*** Task material ***
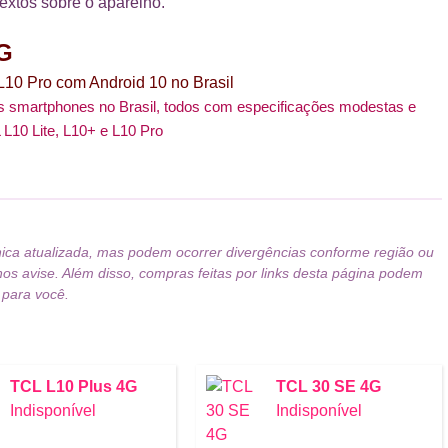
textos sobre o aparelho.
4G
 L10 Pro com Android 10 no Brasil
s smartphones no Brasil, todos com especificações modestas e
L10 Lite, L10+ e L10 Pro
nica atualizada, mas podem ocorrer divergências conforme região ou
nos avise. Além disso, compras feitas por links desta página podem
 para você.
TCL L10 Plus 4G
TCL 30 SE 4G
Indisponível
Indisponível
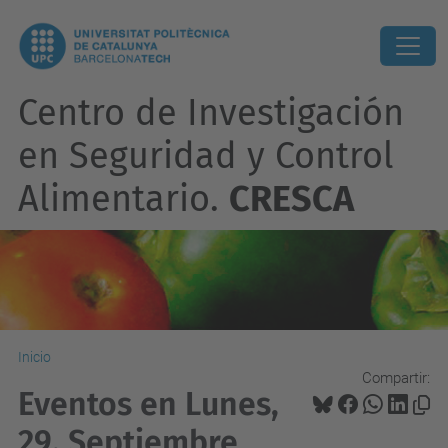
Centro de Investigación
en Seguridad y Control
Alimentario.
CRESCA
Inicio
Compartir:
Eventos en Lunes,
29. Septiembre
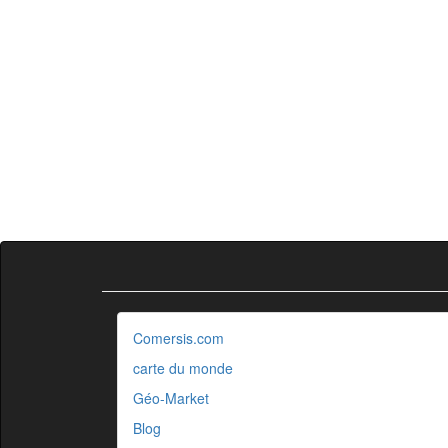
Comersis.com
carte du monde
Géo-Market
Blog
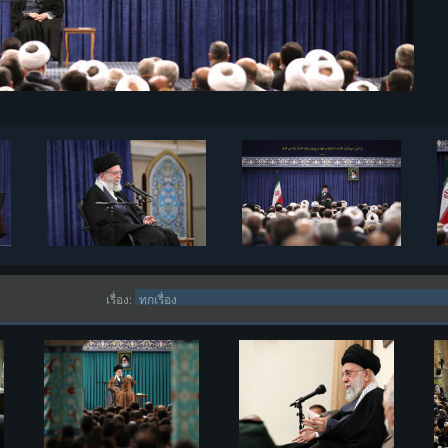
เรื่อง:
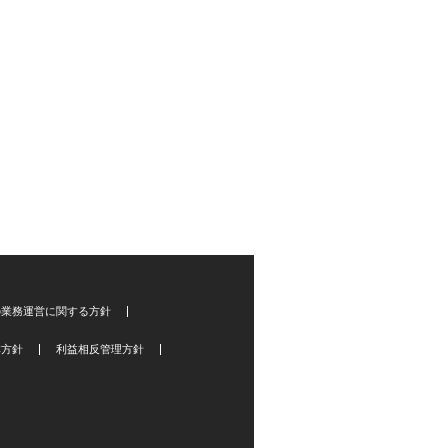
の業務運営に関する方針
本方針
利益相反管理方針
*** End of Task material ***
*** Task material ***
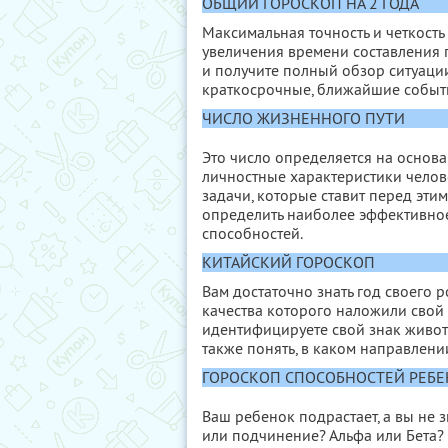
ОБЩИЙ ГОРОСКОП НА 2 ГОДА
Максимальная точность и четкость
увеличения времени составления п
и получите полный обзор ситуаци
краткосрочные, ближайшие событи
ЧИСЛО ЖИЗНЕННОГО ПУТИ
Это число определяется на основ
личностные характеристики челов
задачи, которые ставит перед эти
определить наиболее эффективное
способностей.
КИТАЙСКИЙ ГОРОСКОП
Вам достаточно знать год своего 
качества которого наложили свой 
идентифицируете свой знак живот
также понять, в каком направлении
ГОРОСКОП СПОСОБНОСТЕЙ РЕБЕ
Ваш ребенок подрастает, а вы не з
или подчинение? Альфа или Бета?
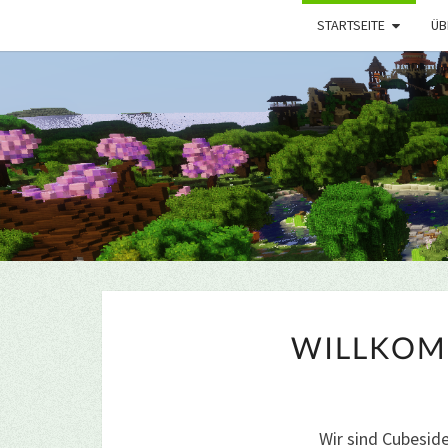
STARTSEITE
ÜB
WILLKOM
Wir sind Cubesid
*** End of Task material ***
*** Task material ***
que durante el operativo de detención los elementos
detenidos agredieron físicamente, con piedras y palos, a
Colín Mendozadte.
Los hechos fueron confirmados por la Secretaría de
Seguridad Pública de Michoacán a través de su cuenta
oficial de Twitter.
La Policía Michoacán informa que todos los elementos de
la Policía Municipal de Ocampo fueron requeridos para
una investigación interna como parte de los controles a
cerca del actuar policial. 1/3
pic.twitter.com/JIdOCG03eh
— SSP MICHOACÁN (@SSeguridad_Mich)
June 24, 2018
*** End of Task material ***
▶ [Required work] Counting only lines that hold the word "ГОРОСКОП", state how many there are in the data. Write the number alone.

▶ [Task solution] 3